A polyol is the main raw material in any flexible foam formulation.

Two types of feedstock are used in the manufacture of a polyol: an initiator and an alkylene oxide. In the case of flexible slabstock polyols, the initiator is usually glycerol. The main alkylene oxide is propylene oxide (PO), but usually some ethylene oxide (EO) is used as well .The hydroxyl groups at the end of each chain can react with di-isocyanates, such as TDI to give polyurethane polymer.

Manufacture of Propylene oxide

Propylene oxide is the major feedstock for polyols.
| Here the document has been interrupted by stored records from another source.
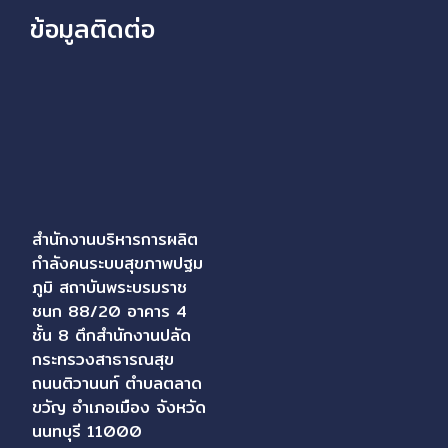
ข้อมูลติดต่อ
สำนักงานบริหารการผลิต
กำลังคนระบบสุขภาพปฐม
ภูมิ สถาบันพระบรมราช
ชนก 88/20 อาคาร 4
ชั้น 8 ตึกสำนักงานปลัด
กระทรวงสาธารณสุข
ถนนติวานนท์ ตำบลตลาด
ขวัญ อำเภอเมือง จังหวัด
นนทบุรี 11000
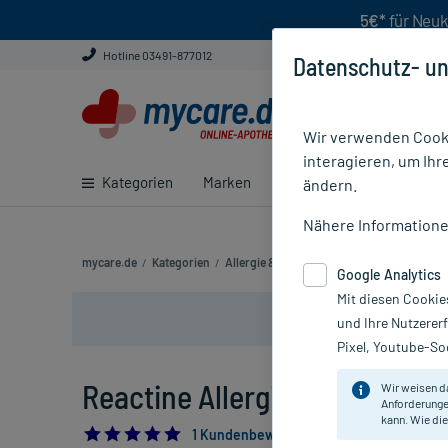
5€*
für Neuk
Hotline 03491-877012
Datenschutz- un
Wir verwenden Cooki
interagieren, um Ihr
Kategorien
Marken
Ratgeber
E-Rezept ei
ändern.
Nähere Information
mycare.de
/
Kategorien
/
Allergie & Heuschnupfen
/
Atemwege
/
R
Google Analytics
Mit diesen Cookie
und Ihre Nutzerer
Pixel, Youtube-Soc
Reactine Allergietabletten, 21
Wir weisen d
Anforderunge
kann. Wie die
5.0
1 Kundenbewertung*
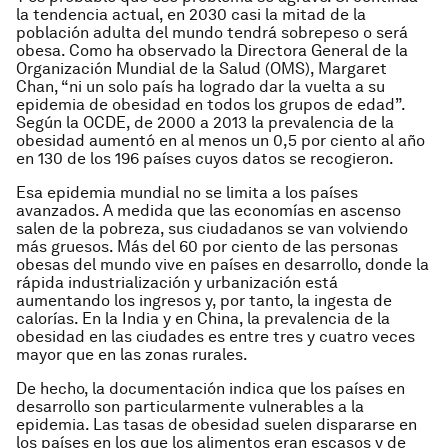
la tendencia actual, en 2030 casi la mitad de la
población adulta del mundo tendrá sobrepeso o será
obesa. Como ha observado la Directora General de la
Organización Mundial de la Salud (OMS), Margaret
Chan, “ni un solo país ha logrado dar la vuelta a su
epidemia de obesidad en todos los grupos de edad”.
Según la OCDE, de 2000 a 2013 la prevalencia de la
obesidad aumentó en al menos un 0,5 por ciento al año
en 130 de los 196 países cuyos datos se recogieron.
Esa epidemia mundial no se limita a los países
avanzados. A medida que las economías en ascenso
salen de la pobreza, sus ciudadanos se van volviendo
más gruesos. Más del 60 por ciento de las personas
obesas del mundo vive en países en desarrollo, donde la
rápida industrialización y urbanización está
aumentando los ingresos y, por tanto, la ingesta de
calorías. En la India y en China, la prevalencia de la
obesidad en las ciudades es entre tres y cuatro veces
mayor que en las zonas rurales.
De hecho, la documentación indica que los países en
desarrollo son particularmente vulnerables a la
epidemia. Las tasas de obesidad suelen dispararse en
los países en los que los alimentos eran escasos y de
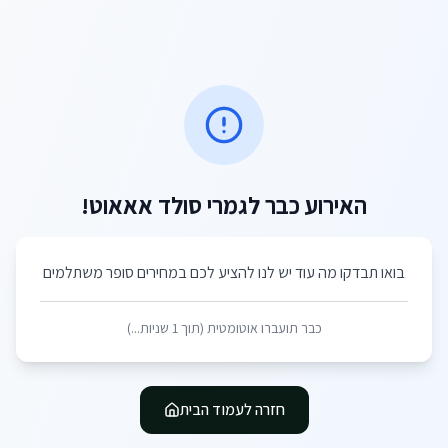
האירוע כבר לגמרי סולד אאאוט!
בואו תבדקו מה עוד יש לנו להציע לכם במחירים סופר משתלמים
כבר תועברו אוטומטית (תוך
1
שניות...)
חזרה לעמוד הבית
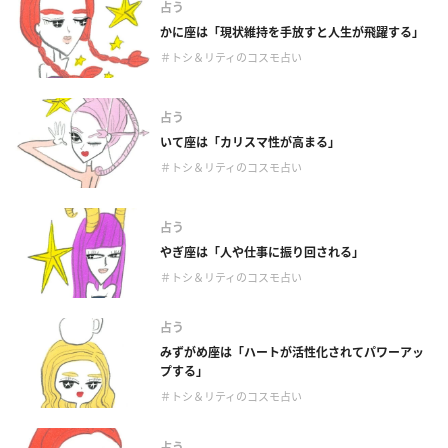
占う
かに座は「現状維持を手放すと人生が飛躍する」
＃トシ＆リティのコスモ占い
占う
いて座は「カリスマ性が高まる」
＃トシ＆リティのコスモ占い
占う
やぎ座は「人や仕事に振り回される」
＃トシ＆リティのコスモ占い
占う
みずがめ座は「ハートが活性化されてパワーアッ
プする」
＃トシ＆リティのコスモ占い
占う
There are two basic commercial routes for the manufacture of PO, per oxidation process and the chlorhydrin process. Per-oxidation process produces both styrene monomer (SM) and PO.

Peroxidation Process (1)

In this process, the first step is per oxidation of ethyl benzene.

Ethyl benzene + Oxygen = Ethyl benzene Hydro peroxide


Peroxidation Process (2)

The ethyl benzene hydro peroxide is then used to oxidize propylene to give PO.

Ethyl benzene hydro peroxide + Propylene = Propylene Oxide + Methyl Phenyl Carbinol

Peroxidation Process (3)

The methyl phenyl carbinol, produced at the same time as the PO, is dehydrated to styrene monomer, an important raw material for the polystyrene industry

Methyl Phenyl Carbinol = Styrene Monomer + Water

Chlorhydrin Process

In the Chlorhydrin process, propylene is reacted with hypochlorous acid to give propylene chlorhydrin. In the presence of calcium hydroxide the chlorhydrin is converted to PO. The main by-product of this process is calcium chloride, which represents a disposal challenge making this process less attractive than the direct per oxidation route.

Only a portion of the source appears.